L’idée de départ était de concevoir un système pouvant être utilisé par d’autres et qui devienne la norme. Pour les autres organismes de développement, cela sera relativement simple. Elles devront adapter leurs propres processus et leurs portefeuilles de projets mais, globalement, nous sommes sur la même longueur d’onde. Nous espérons que nous pourrons ensemble faire en sorte que cette méthode soit adaptée aux besoins et aux contraintes des différentes organisations.

La manière dont le secteur privé se saisira de cet outil sera probablement différente, mais les objectifs et les besoins sont très proches. Les projets initiés par le secteur privé doivent eux aussi intégrer le risque climatique et les investisseurs privés réclament des normes et des indicateurs simples pour les aider à sélectionner des projets optimaux du point de vue de la résilience. Dans notre cas, le partage d’informations est rendu encore plus simple du fait que la Banque mondiale est à la fois le porteur du projet et l’investisseur. Ce qui n’est pas vrai dans le secteur privé, d’où des contraintes spécifiques. A priori, nos outils pourront s’adapter aux besoins du secteur privé et nous travaillons déjà avec des partenaires privés pour avancer dans ce sens.
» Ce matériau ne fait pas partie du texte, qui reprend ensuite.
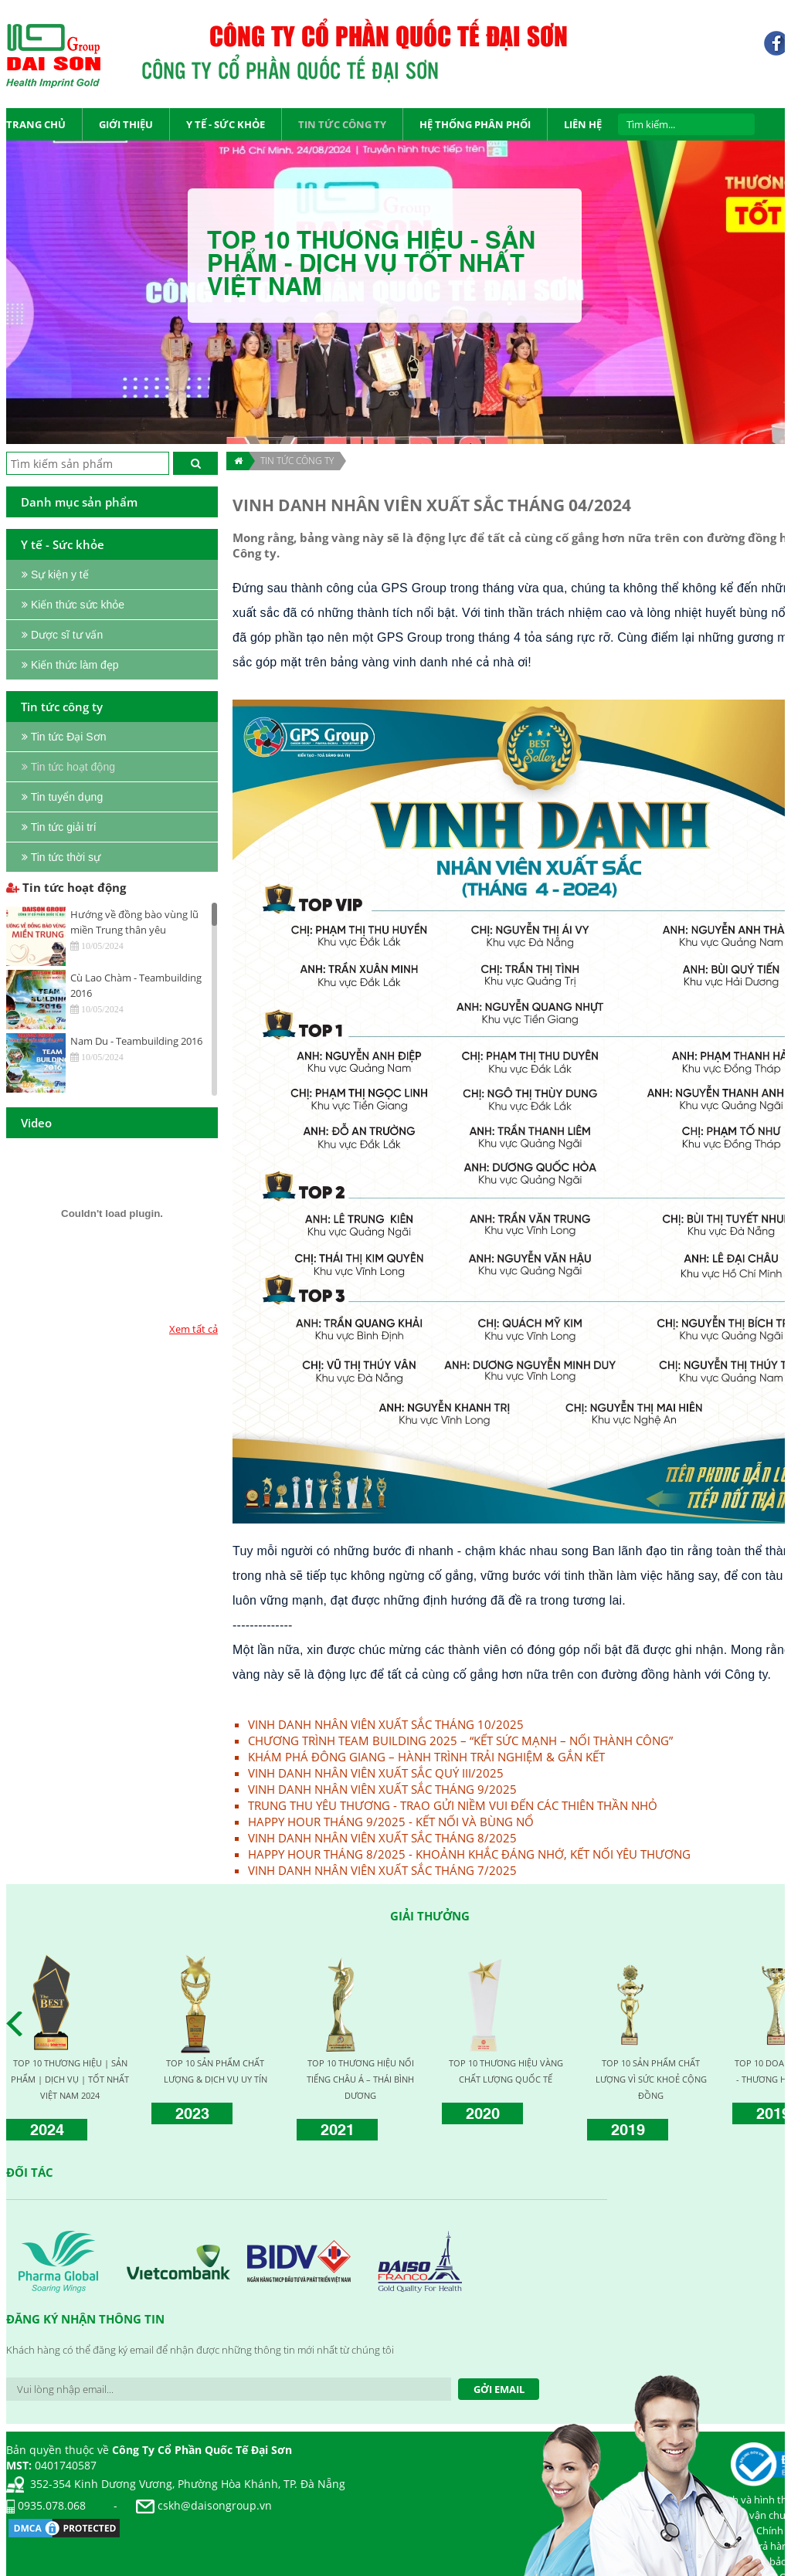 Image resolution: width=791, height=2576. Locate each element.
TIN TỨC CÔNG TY (297, 460)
Le système de notation pourra également être utilisé par les gouvernements et les collectivités locales, comme les municipalités, dans le but d’enrichir leurs propres projets et investissements. Nous cherchons en particulier à savoir si cet instrument peut être intégré dans les systèmes de gestion des investissements utilisés par les gouvernements pour gérer leurs propres projets. Si nous y parvenons, alors le système de notation pourra s’appliquer à tous les projets d’un pays, qu’ils soient ou non soutenus par des institutions de développement — une avancée qui devrait radicalement changer la donne.